TASK TO COMPLETE. Lines containing the word "рождения" are the ones to copy from the records below.

MATERIAL PROVIDED.
· · ·

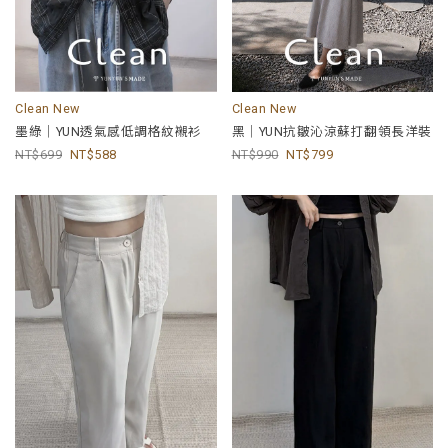
Clean New
Clean New
墨綠｜YUN透氣感低調格紋襯衫
黑｜YUN抗皺沁涼蘇打翻領長洋裝
699
588
990
799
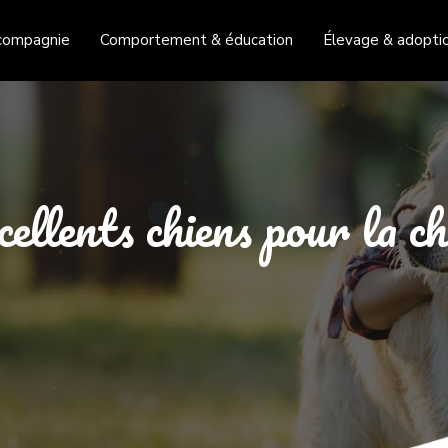
compagnie
Comportement & éducation
Élevage & adopti
cellents chiens pour la c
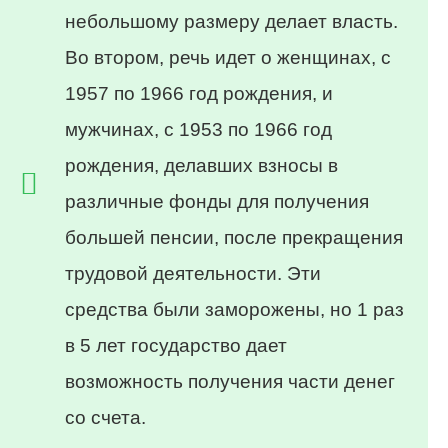
небольшому размеру делает власть.
Во втором, речь идет о женщинах, с
1957 по 1966 год рождения, и
мужчинах, с 1953 по 1966 год
рождения, делавших взносы в
различные фонды для получения
большей пенсии, после прекращения
трудовой деятельности. Эти
средства были заморожены, но 1 раз
в 5 лет государство дает
возможность получения части денег
со счета.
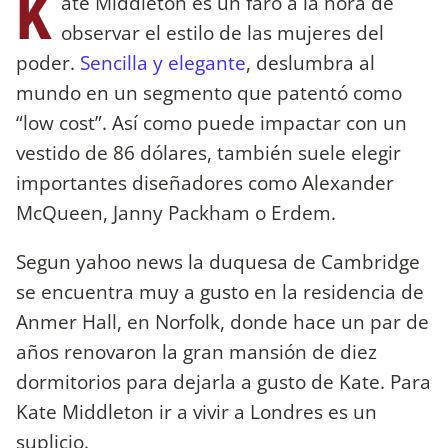
K
ate Middleton es un faro a la hora de
observar el estilo de las mujeres del
poder.
Sencilla y elegante
, deslumbra al
mundo en un segmento que patentó como
“low cost”. Así como puede impactar con un
vestido de 86 dólares, también suele elegir
importantes diseñadores como Alexander
McQueen, Janny Packham o Erdem.
Segun yahoo news la duquesa de Cambridge
se encuentra muy a gusto en la residencia de
Anmer Hall, en Norfolk, donde hace un par de
años renovaron la gran mansión de diez
dormitorios para dejarla a gusto de Kate. Para
Kate Middleton ir a vivir a Londres es un
suplicio.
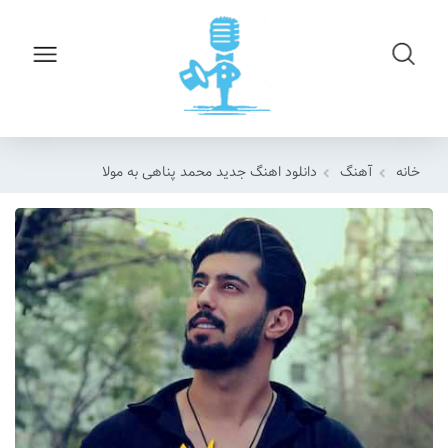
خانه
آهنگ
دانلود اهنگ جدید محمد پناهی به مولا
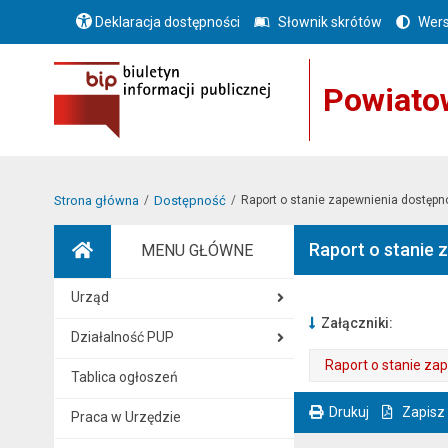
Deklaracja dostępności
Słownik skrótów
Wers
Powiato
Strona główna
Dostępność
Raport o stanie zapewnienia dostępno
Raport o stanie 
MENU GŁÓWNE
Strona główna
Urząd
Załączniki:
Działalność PUP
Raport o stanie zap
Tablica ogłoszeń
. Plik w formacie: pdf
. Rozmiar pliku: 80 kB
. Otwiera się w nowej karcie.
Drukuj
Zapisz
Praca w Urzędzie
. Ta sama treść dostępna jest na bieżącej stronie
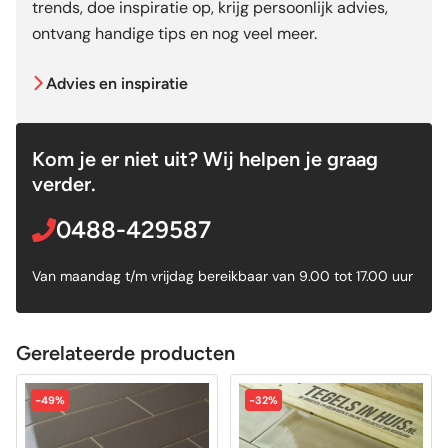
trends, doe inspiratie op, krijg persoonlijk advies,
ontvang handige tips en nog veel meer.
Advies en inspiratie
Kom je er niet uit? Wij helpen je graag
verder.
0488-429587
Van maandag t/m vrijdag bereikbaar van 9.00 tot 17.00 uur
Gerelateerde producten
-49%
-32%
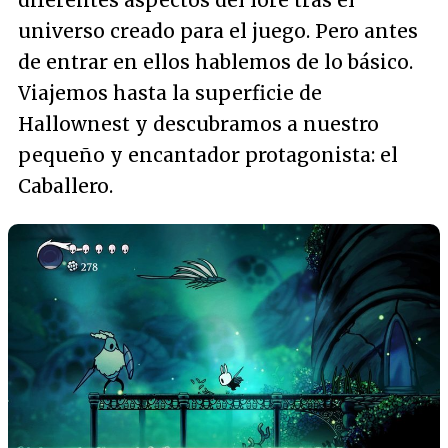
diferentes aspectos del lore tras el
universo creado para el juego. Pero antes
de entrar en ellos hablemos de lo básico.
Viajemos hasta la superficie de
Hallownest y descubramos a nuestro
pequeño y encantador protagonista: el
Caballero.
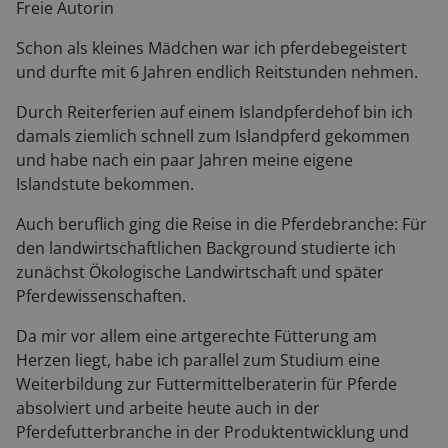
Freie Autorin
Schon als kleines Mädchen war ich pferdebegeistert
und durfte mit 6 Jahren endlich Reitstunden nehmen.
Durch Reiterferien auf einem Islandpferdehof bin ich
damals ziemlich schnell zum Islandpferd gekommen
und habe nach ein paar Jahren meine eigene
Islandstute bekommen.
Auch beruflich ging die Reise in die Pferdebranche: Für
den landwirtschaftlichen Background studierte ich
zunächst Ökologische Landwirtschaft und später
Pferdewissenschaften.
Da mir vor allem eine artgerechte Fütterung am
Herzen liegt, habe ich parallel zum Studium eine
Weiterbildung zur Futtermittelberaterin für Pferde
absolviert und arbeite heute auch in der
Pferdefutterbranche in der Produktentwicklung und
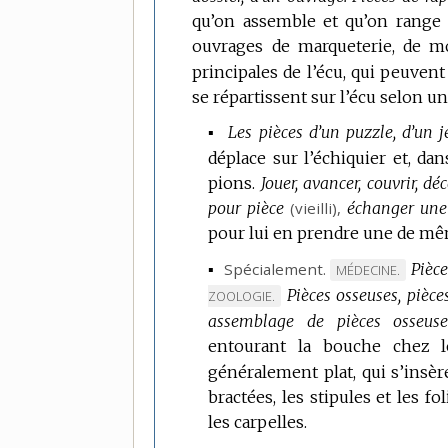
qu’on assemble et qu’on range 
ouvrages de marqueterie, de mo
principales de l’écu, qui peuvent
se répartissent sur l’écu selon un
▪
Les pièces d’un puzzle, d’un j
déplace sur l’échiquier et, da
pions.
Jouer, avancer, couvrir, dé
pour pièce
(vieilli),
échanger une 
pour lui en prendre une de mê
▪
Spécialement.
Pièc
MARQUE
MÉDECINE.
Pièces osseuses, pièce
DE
ZOOLOGIE.
DOMAINE
assemblage de pièces osseuse
:
entourant la bouche chez l
généralement plat, qui s’insère
bractées, les stipules et les fol
les carpelles.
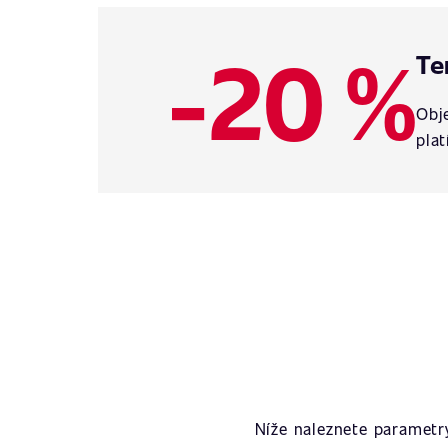
-20 %
Te
Obje
plat
Níže naleznete parametr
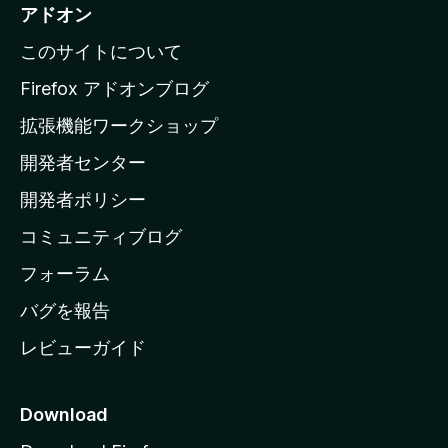
i
アドオン
l
このサイトについて
l
a
Firefox アドオンブログ
の
拡張機能ワークショップ
ホ
開発者センター
ー
ム
開発者ポリシー
ペ
コミュニティブログ
ー
ジ
フォーラム
へ
バグを報告
レビューガイド
Download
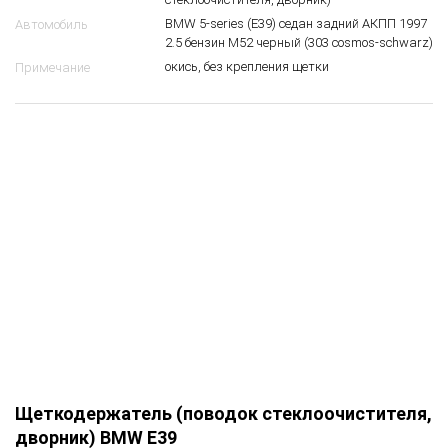
Щеткодержатель (поводок стеклоочистителя,
дворник) BMW E39
693550
5
$
61 61 8 209 879
OEM
Лев.
Сторона
Щеткодержатель (поводок
Вид запчасти
стеклоочистителя, дворник)
BMW 5-series (E39) седан задний АКПП 1997
Автомобиль
2.5 бензин M52 черный (303 cosmos-schwarz)
окись, без крепления щетки
Примечание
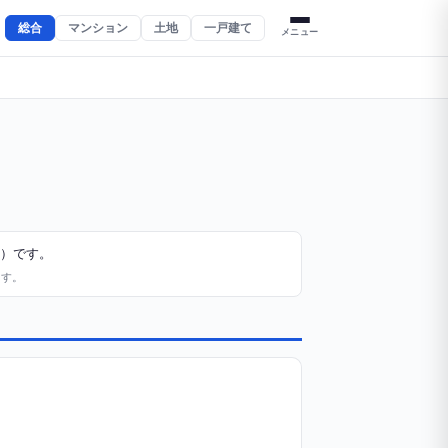
総合
マンション
土地
一戸建て
メニュー
件）です。
ます。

· · ·

EXERCISE OUTPUT.
1957 по 1966 год рождения, и
рождения, делавших взносы в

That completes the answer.